A pandemia e a polícia: qual é o novo normal?
George Floyd e João Pedro são corpos e biografias para o brado das revoltas urbanas em Nova York ou no Rio. Não pode haver retorno às desigualdades normalizadas
Nossos telefones acabaram de tocar a sirene de emergência com o alerta: “toque de recolher na cidade de Nova York”. Há 12 semanas vivemos em confinamento, um privilégio dos corpos não essenciais ao cuidado da pandemia de coronavírus, que trabalham remotamente sem se expor ao desemprego, à fome ou ao adoecimento. Das janelas de casa, acompanhamos os corpos essenciais que vão e voltam do centro da pandemia global. São corpos marcados pela desigualdade racial.

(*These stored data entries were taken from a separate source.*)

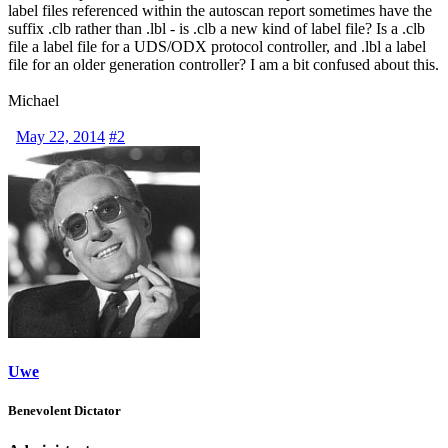
label files referenced within the autoscan report sometimes have the
suffix .clb rather than .lbl - is .clb a new kind of label file? Is a .clb
file a label file for a
UDS
/
ODX
protocol controller, and .lbl a label
file for an older generation controller? I am a bit confused about this.
Michael
May 22, 2014
#2
Uwe
Benevolent Dictator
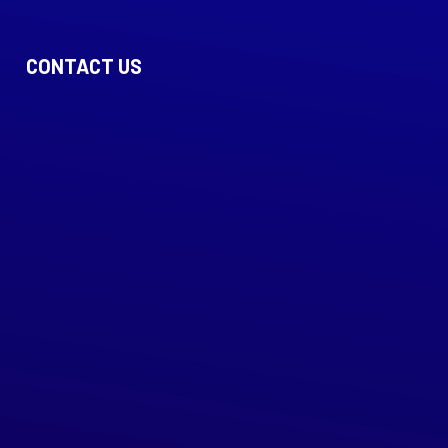
CONTACT US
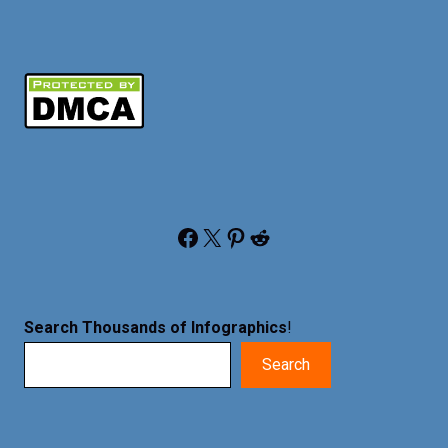
Facebook
X
Pinterest
Reddit
Search Thousands of Infographics
!
Search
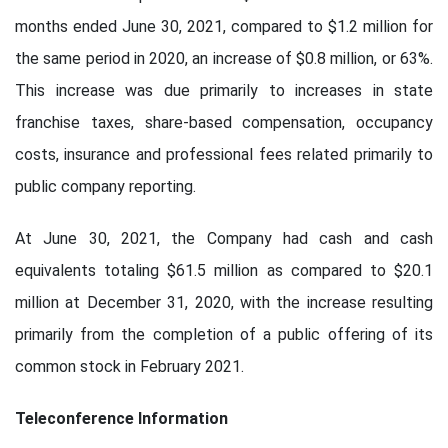
months ended June 30, 2021, compared to $1.2 million for
the same period in 2020, an increase of $0.8 million, or 63%.
This increase was due primarily to increases in state
franchise taxes, share-based compensation, occupancy
costs, insurance and professional fees related primarily to
public company reporting.
At June 30, 2021, the Company had cash and cash
equivalents totaling $61.5 million as compared to $20.1
million at December 31, 2020, with the increase resulting
primarily from the completion of a public offering of its
common stock in February 2021.
Teleconference Information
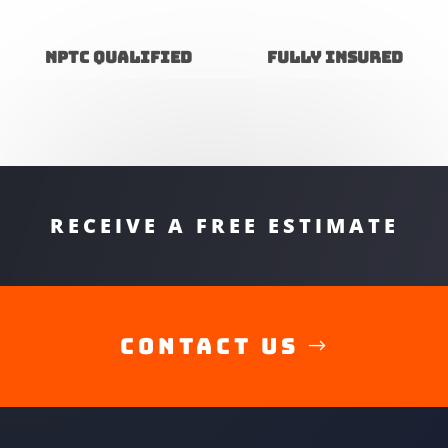
NPTC Qualified
Fully insured
RECEIVE A FREE ESTIMATE
Contact Us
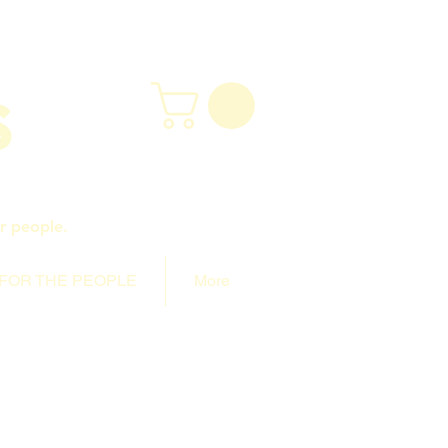
r people.
FOR THE PEOPLE
More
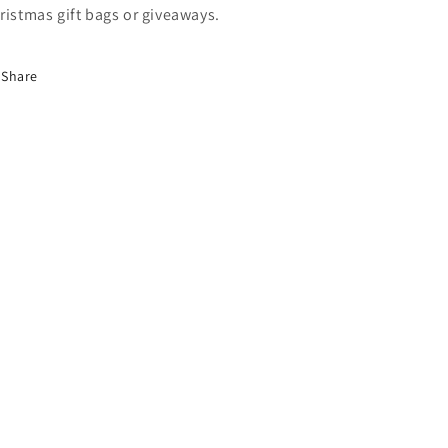
ristmas gift bags or giveaways.
Share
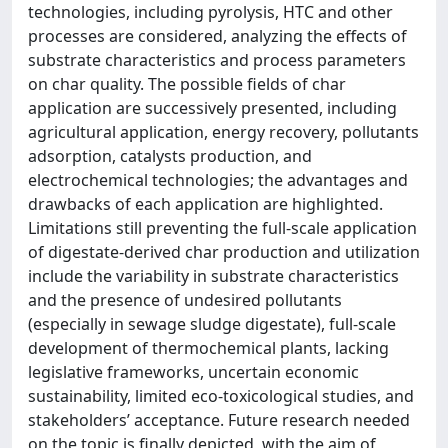
technologies, including pyrolysis, HTC and other
processes are considered, analyzing the effects of
substrate characteristics and process parameters
on char quality. The possible fields of char
application are successively presented, including
agricultural application, energy recovery, pollutants
adsorption, catalysts production, and
electrochemical technologies; the advantages and
drawbacks of each application are highlighted.
Limitations still preventing the full-scale application
of digestate-derived char production and utilization
include the variability in substrate characteristics
and the presence of undesired pollutants
(especially in sewage sludge digestate), full-scale
development of thermochemical plants, lacking
legislative frameworks, uncertain economic
sustainability, limited eco-toxicological studies, and
stakeholders’ acceptance. Future research needed
on the topic is finally depicted, with the aim of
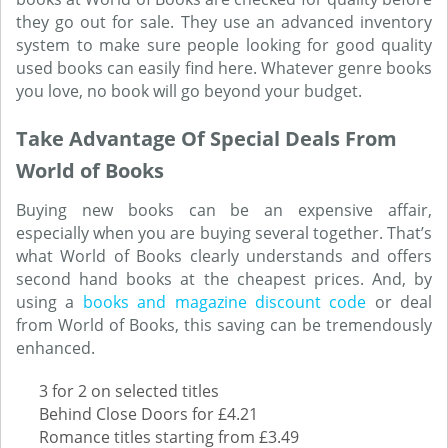
they go out for sale. They use an advanced inventory
system to make sure people looking for good quality
used books can easily find here. Whatever genre books
you love, no book will go beyond your budget.
Take Advantage Of Special Deals From
World of Books
Buying new books can be an expensive affair,
especially when you are buying several together. That’s
what World of Books clearly understands and offers
second hand books at the cheapest prices. And, by
using a
books and magazine discount code
or deal
from World of Books, this saving can be tremendously
enhanced.
3 for 2 on selected titles
Behind Close Doors for £4.21
Romance titles starting from £3.49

Trabalham nos supermercados, nas farmácias ou nos trens. Como nós, esses são corpos de gente com sotaque de suas origens do mundo. Diferente de nós, esse é um povo de cor indiscreta para o racismo que espolia a vida ao nascer.
Somos latinas de cores discretas. Brancas em nossos países; aqui qualquer coisa de estranha para quem crê que basta “uma gota de sangue” para o binarismo racista organizar quem vive, quem cuida, quem manda e quem morre. Ser um corpo estranho não é o mesmo que ser um corpo negro. Somos herdeiras dos privilégios da branquitude colonial da América Latina, um testamento indevido que nos permitiu escapar do centro da pandemia para o refúgio de nossas casas. A brutalidade da polícia não é algo que descobrimos nos Estados Unidos: somos duas mulheres nascidas sob a crueldade das ditaduras militares, viramos gente com rondas do Estado policial como normalidade da vida. Mas tanto em nossos países de origem, quanto, agora, no país que nos recebe, os corpos em risco à pandemia e perseguidos pela polícia não são os nossos, mas os negros.
Os minutos da tortura policial contra George Floyd são insuportáveis. O lamento desesperado de quem pedia o direito de respirar é uma metonímia de quem pode respirar neste mundo, diz Sueli Carneiro, ativista negra brasileira. Ou de quem mesmo no abrigo da casa não pode existir, pois a polícia atravessa as fronteiras entre casa e rua para matar os corpos negros. Assim foi contra João Pedro de Matos Pinto, menino de 14 anos, morto em uma operação policial na periferia do Rio de Janeiro, em 18 de maio. Foram 70 tiros na casa: que matou João Pedro foi um tiro de fuzil da polícia com o menino já deitado no chão.
As ruas de Nova York e do Rio de Janeiro foram tomadas de gente que pede o fim do racismo. Erra quem diz que foram duas histórias que se cruzaram —a pandemia e a brutalidade policial. Os dois são eventos de uma mesma história: a cruel normalidade da desigualdade, em particular da desigualdade racial. A pandemia mostrou que são os corpos negros os que mais morrem: em Nova York morrem três vezes mais que brancos; no Rio de Janeiro, mesmo com frágeis números na vigilância epidemiológica, a incidência é, pelo menos, duas vezes maior. As notícias saem à procura das doenças prévias de cada corpo para recontar as mortes como eventos fortuitos de fragilidades individuais, e não como os efeitos da desigualdade na sobrevivência. Se há fragilidade prévia aos corpos, o diagnóstico é político e não médico.
Os números da pandemia são como os números da violência policial: há raça, há classe, há território, há migração, corpos móveis e confinados de um racismo local a sem fronteiras. Não são abstrações. É gente negra, pobre e da periferia dos mundos. Floyd e João Pedro são corpos e biografias para o brado das revoltas urbanas em Nova York ou Rio de Janeiro. As chamas que ardem e que fazem os líderes autoritários responderem com toque de recolher ou com Exército nas ruas não podem nos levar a um “novo normal”. Não pode haver retorno às desigualdades normalizadas. Este é o momento da transformação, e são os corpos negros que atravessam a pandemia para fazer dos números de uma multidão, a história de um povo. É um rompimento para uma nova ordem do justo. E para agora.
Debora Diniz é brasileira, antropóloga e pesquisadora da Universidade de Brown . Giselle Carino é argentina, cientista política e diretora da IPPF/WHR.